Running Solr in Docker — Dock the pain away

Reason

We recently relaunched a .NET Core and AngularJS based version of the AKA-IT Self Service Portal. One of the things that didn’t make it into the initial release was a proper search feature.

From previous experience I am fairly certain Solr would be a perfect fit for our needs, but one of the things I felt was a hassle when last working with Solr was the deployment aspect in a Windows environment: installing and configuring the Solr Windows service; making sure the right Java version is installed; doing this for all servers in the webfarm; setting up test and staging environments; making sure colleagues know how to set up Solr on their work stations for local development.

With the advent of Docker the job of creating and maintaining scripts and deployment procedures for Solr might be simplified considerably. Let’s find out:)

The goals are to…

  • Run Solr without having to deal with Java and Windows service installations, i.e. run it in a Docker container that can be deployed to various environments.
  • Configure three Solr cores, using as much default Solr configuration as possible (I chose to split danish, english and german languages into separate cores but YMMV).
  • Add a sample document to a core.
  • Keep the Solr Docker container clean of any custom configuration and indexed data.
  • Check that the core config and indexes survive container deletion.

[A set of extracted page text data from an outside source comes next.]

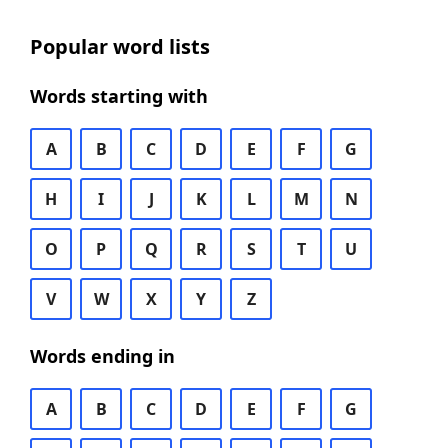
Popular word lists
Words starting with
A
B
C
D
E
F
G
H
I
J
K
L
M
N
O
P
Q
R
S
T
U
V
W
X
Y
Z
Words ending in
A
B
C
D
E
F
G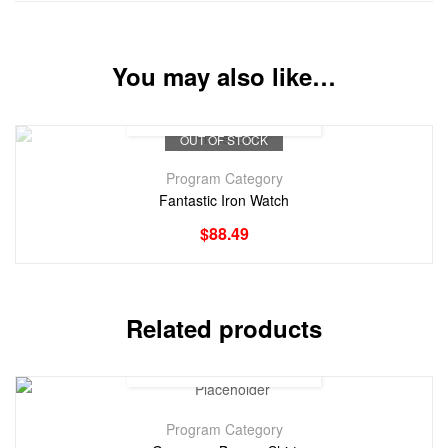
You may also like…
OUT OF STOCK
Program Category
Fantastic Iron Watch
$
88.49
Related products
Program Category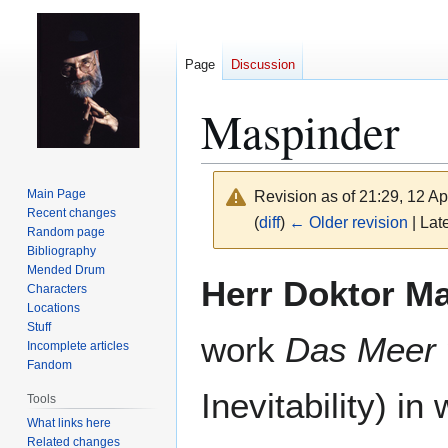
Page
Discussion
Maspinder
Main Page
Revision as of 21:29, 12 Ap
Recent changes
(
diff
)
← Older revision
| Late
Random page
Bibliography
Mended Drum
Jump
Jump
Herr Doktor M
Characters
to
to
Locations
navigation
search
Stuff
work
Das Meer 
Incomplete articles
Fandom
Inevitability) in
Tools
What links here
Related changes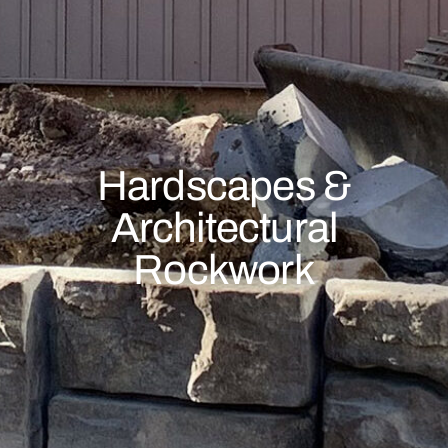
Hardscapes &
Architectural
Rockwork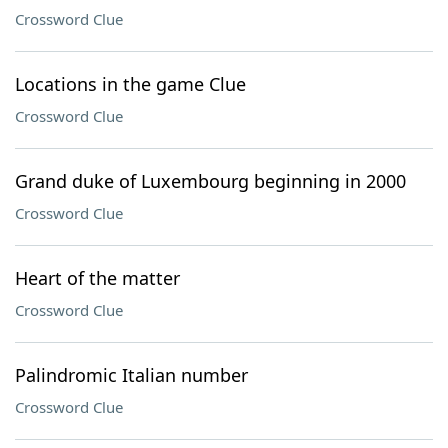
Crossword Clue
Locations in the game Clue
Crossword Clue
Grand duke of Luxembourg beginning in 2000
Crossword Clue
Heart of the matter
Crossword Clue
Palindromic Italian number
Crossword Clue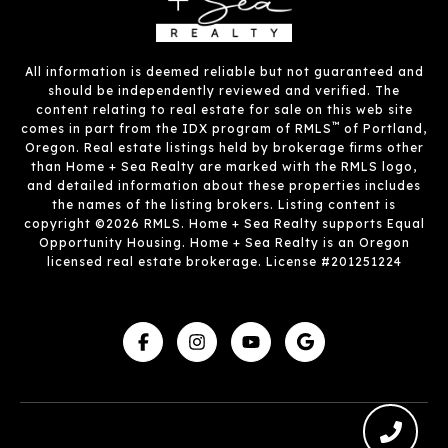
All information is deemed reliable but not guaranteed and
should be independently reviewed and verified. The
content relating to real estate for sale on this web site
™
comes in part from the IDX program of RMLS
of Portland,
Oregon. Real estate listings held by brokerage firms other
than Home + Sea Realty are marked with the RMLS logo,
and detailed information about these properties includes
the names of the listing brokers. Listing content is
copyright ©2026 RMLS. Home + Sea Realty supports Equal
Opportunity Housing. Home + Sea Realty is an Oregon
licensed real estate brokerage. License #201251224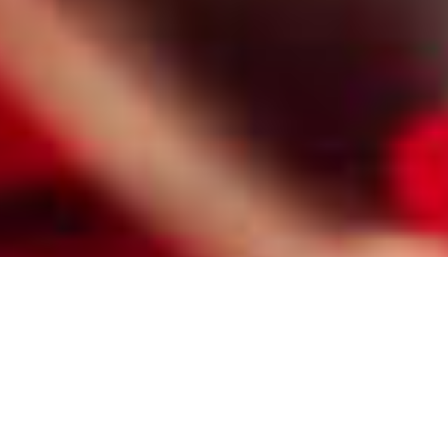
HIRE A PROFESSIONAL NEWARK
MATCHMAKER FOR MILLIONAIRE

The reasons for the last two points are:

  • The Docker build scripts (Dockerfiles) and Solr core configurations should live alongside the rest of our VisualStudio solution in our regular VCS.
  • Default index data can be provided for integration tests.
  • Index data must be independent of the Docker container’s lifetime. There are millions of documents in our production environment, i.e. running a full index rebuild on each deployment is not an option — we’ll have to configure incremental updates, likely using a Data Import Handler.
  • The Solr Docker image is kept clean of any changes making it easy to update to newer versions.

Code

To achieve the above we’ll do the following:

  1. Put our Solr configuration files in a local folder, i.e. outside of our Docker container.
  2. Run the Solr container and mount the folder created earlier within it. Note: This approach is used for simplicity as I have yet to dive into data volumes, Dockerfiles and similar topics.
  3. Index some data.
  4. Verify that the cores and indexes survive container deletion.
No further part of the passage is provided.